The Countess of Chinchon (Condesa de Chinchón) is an oil-on-canvas portrait painted by the Spanish artist Francisco Goya, c. 1800. It is held in the Museo del Prado, Madrid. The painting depicts María Teresa de Borbón, 15th Countess of Chinchón, who had been encouraged by Queen Maria Luisa of Parma and by opportunism to marry Manuel de Godoy, the Prime Minister, in a marriage of convenience. It does not depict the more famous Countess of Chinchón who became the namesake of the cinchona genus of trees and shrubs responsible for early modern quinine production.

== Countess of Chinchón ==
Maria Teresa of Bourbon y Vallabriga, Countess of Chinchón and Marquis de Boadilla del Monte (1780–1828), was the eldest daughter of the morganatic marriage of Infant Louis Antoni Bourbon and Maria Teresa de Vallabriga y Rozas, daughter of a cavalry officer. The result of this union was the expulsion of the infant from the court by King Charles III, his brother.

The infant died when Maria Teresa was only five years old. She was then taken from her mother and brought up, together with her younger sister, in a monastery in Toledo. She left the monastery at the age of seventeen, when the new royal couple, Charles IV and Maria Ludwika of Bourbon-Parma, decided to marry her to the most influential man in court, the royal favorite Manuel Godoy.

Thanks to the queen’s protection, Godoy’s career progressed rapidly from a colonel in the royal guard to the first minister who exercised effective power in the state. The queen, who may have had an affair with Godoy, wanted to distract the favorite from his longtime mistress, Pepita Tudó.

For Godoy, marrying the king’s cousin was a distinction and social promotion, as he officially became a member of the royal family.

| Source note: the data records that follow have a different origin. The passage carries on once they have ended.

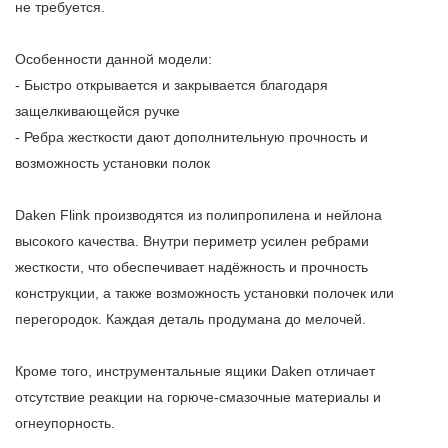
не требуется.
Особенности данной модели:
- Быстро открывается и закрывается благодаря
защелкивающейся ручке
- Ребра жесткости дают дополнительную прочность и
возможность установки полок
Daken
Flink
производятся из полипропилена и нейлона
высокого качества. Внутри периметр усилен ребрами
жесткости, что обеспечивает надёжность и прочность
конструкции, а также возможность установки полочек или
перегородок. Каждая деталь продумана до мелочей.
Кроме того, инструментальные ящики Daken отличает
отсутствие реакции на горюче-смазочные материалы и
огнеупорность.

The countess regained numerous privileges lost as a result of her father’s exile, such as the use of the name and coat of arms of the Bourbons. She became the most important lady in the country after Queen Maria Ludwika.

== The circumstances of the uprising ==
The countess' parents were patrons of the arts; they gathered many talented painters, writers and musicians. For Goya they were the first patrons, their recognition of the painter's work significantly influenced his career as a portrait painter. In the years 1783–1784, as a guest of the infanta at Arenas de San Pedro, Goya performed many works for them; including a collective portrait, "The family of Infant don Luis", in which the countess is a girl watching the painter's work. Goya also portrayed a few-year-old Maria Teresa in a stylish little lady outfit and probably also on the occasion of her wedding.